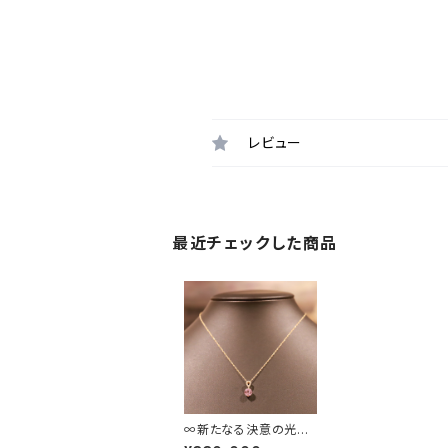
レビュー
最近チェックした商品
∞新たなる決意の光ト
∞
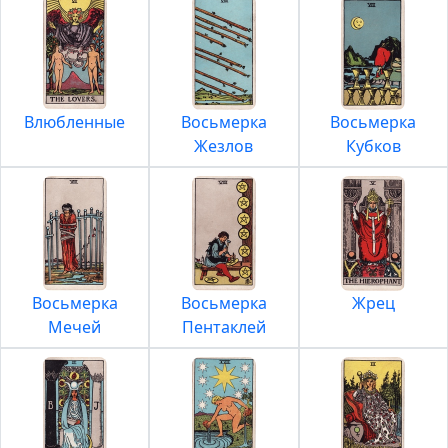
Влюбленные
Восьмерка
Восьмерка
Жезлов
Кубков
Восьмерка
Восьмерка
Жрец
Мечей
Пентаклей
========
__TO DO__: Print every line above exactly as given, but not the pictures.

__YOUR SOLUTION__:
レビュー
最近チェックした商品
∞新たなる決意の光ト
∞
Влюбленные
Восьмерка
Восьмерка
Жезлов
Кубков
Восьмерка
Восьмерка
Жрец
Мечей
Пентаклей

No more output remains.